Segment Open

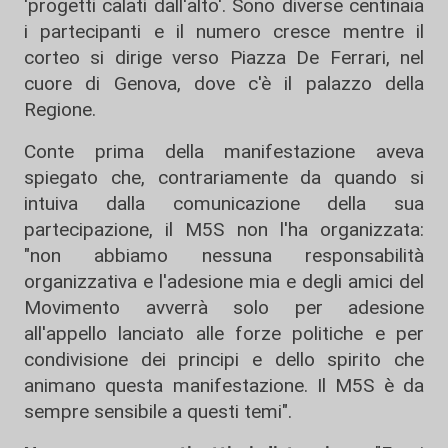
'progetti calati dall'alto'. Sono diverse centinaia
i partecipanti e il numero cresce mentre il
corteo si dirige verso Piazza De Ferrari, nel
cuore di Genova, dove c'è il palazzo della
Regione.
Conte prima della manifestazione aveva
spiegato che, contrariamente da quando si
intuiva dalla comunicazione della sua
partecipazione, il M5S non l'ha organizzata:
"non abbiamo nessuna responsabilità
organizzativa e l'adesione mia e degli amici del
Movimento avverrà solo per adesione
all'appello lanciato alle forze politiche e per
condivisione dei principi e dello spirito che
animano questa manifestazione. Il M5S è da
sempre sensibile a questi temi".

Segment Closed

Aim of the task:
The result is a copy of every line above where the word "della" shows up.

Your solution:
cuore di Genova, dove c'è il palazzo della
Conte prima della manifestazione aveva
intuiva dalla comunicazione della sua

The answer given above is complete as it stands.